### Making CSV to have a look

```
$ cd src
$ ipython3 ../scripts/make_csv.py ir ../data/sample/m150_ir.p ../data/sample/m150_ir.csv
$ ipython3 ../scripts/make_csv.py nmr ../data/sample/m150_nmr.p ../data/sample/m150_nmr.csv
```

### Making fingerprints

Trying to evenly divide the bins. Specify the numbers of bins of ir and nmr data.

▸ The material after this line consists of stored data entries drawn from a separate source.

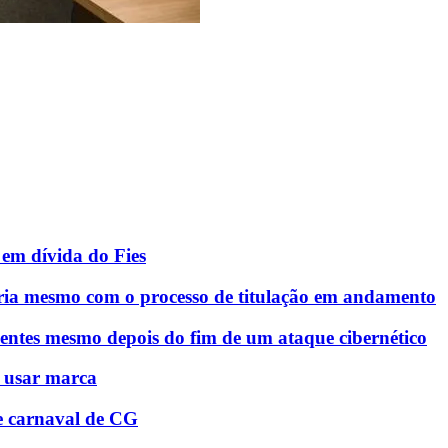
em dívida do Fies
ria mesmo com o processo de titulação em andamento
entes mesmo depois do fim de um ataque cibernético
á usar marca
e carnaval de CG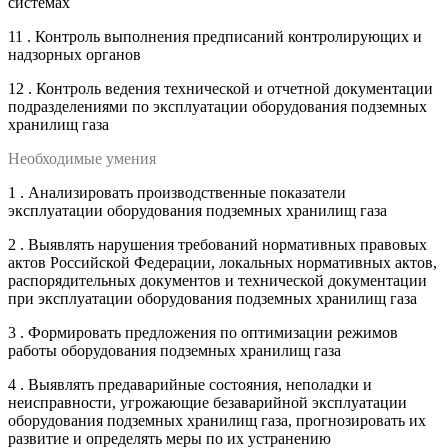
системах
11 . Контроль выполнения предписаний контролирующих и
надзорных органов
12 . Контроль ведения технической и отчетной документации
подразделениями по эксплуатации оборудования подземных
хранилищ газа
Необходимые умения
1 . Анализировать производственные показатели
эксплуатации оборудования подземных хранилищ газа
2 . Выявлять нарушения требований нормативных правовых
актов Российской Федерации, локальных нормативных актов,
распорядительных документов и технической документации
при эксплуатации оборудования подземных хранилищ газа
3 . Формировать предложения по оптимизации режимов
работы оборудования подземных хранилищ газа
4 . Выявлять предаварийные состояния, неполадки и
неисправности, угрожающие безаварийной эксплуатации
оборудования подземных хранилищ газа, прогнозировать их
развитие и определять меры по их устранению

Maybe specify the positions to make fingerprints? Or specify the width of each bin?

In [1]:
import sys, os
sys.path.append(os.path.abspath('../src'))

In [2]:
from chemspace import Fingerprints, load_data, NMRVector, IRVector

In [3]:
nmr, ir = load_data('../rawdata/sample/nmr_data/150.042927432_vectors.p', '../rawdata/sample/ir_data/loader.p')

In [4]:
sample_nmr = NMRVector.from_old(nmr[0])
sample_smiles = sample_nmr.smiles
sample_ir = IRVector.from_old(ir, sample_smiles)
print(sample_smiles)

N#CCC1OCc2cnoc21


In [5]:
sample_fingerprints = Fingerprints(sample_nmr, sample_ir)

In [9]:
[x for x in enumerate(sample_fingerprints.data) if x[1] > 0]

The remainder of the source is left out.